Regarding the annotation of the masked word, the two datasets are treated differently. In the IMPLICIT dataset, we inserted two [MASK] tokens right after the verb or the adverb, and allowed the model to generate either a single Noun, as in Table 1, sentence 1., or, if not found, a Noun Phrase (NP) consisting of a Determiner plus a Noun. Further explanation of this possibility can be found in section 5. Furthermore, a Gold Standard (GS) Noun representing the optimal completion of the Object’s head position was annotated aside each sentence, together with the type of omission (see section 2 for theoretical references).

In the EXPLICIT dataset, on the other hand, we removed the Explicit Object’s nominal head, consisting of one word, and we annotated it as a GS. Two examples of annotation for sentences 1. and 2., belonging respectively to the IMPLICIT and the EXPLICIT dataset, are provided in Table 1.

1. Da quel 26 dicembre non vuole più bere [MASK][MASK] né lavarsi. ‘Since that December 26, they no longer want to drink [MASK][MASK], nor wash themselves.’ 2. Infilo la fetta velocemente nel sacchetto delle fragole e tiro un sospiro, bevo un [MASK] di caffè. ‘I slide the slice quickly into the strawberry bag and let out a sigh, I drink a [MASK] of coffee.’

As referenced above, the corpus will allow us to undertake a selection of BERT Italian models and systematically evaluate their performance on the task of Implicit Object Completion, which we define in section 6.

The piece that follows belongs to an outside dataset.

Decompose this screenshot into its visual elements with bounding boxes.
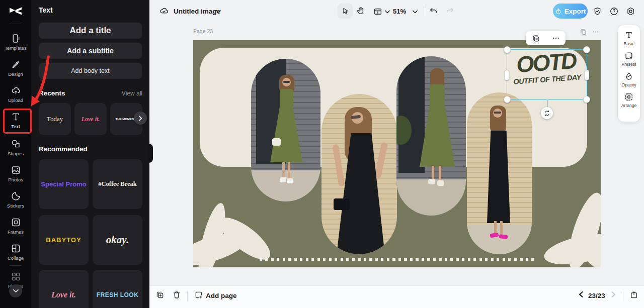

We firmly believe that an annotated Italian dataset containing masked Optional Objects, their categorisation and their corresponding Gold Standard completions, as well as the subsequent experiment and evaluation, will greatly contribute to research endeavors in the field of NLP.

2. Related Work

Previous computational works have primarily focused on the task of Implicit Argument Detection rather than on the mere completion of a masked Object. SemEval 2010 task 10 (Ruppenhofer et al., 2009) introduced a variety of approaches aimed at detecting the semantic participants to the event, specifically identifying the Null Instantiations of the Arguments. The term Null Instantiation was introdu ced by Fillmore (1982 ) within the theory of Frame Semantics. In fact, most of the proposals relied on this theoretical background, adopting as a starting point the Framenet dataset and annotation.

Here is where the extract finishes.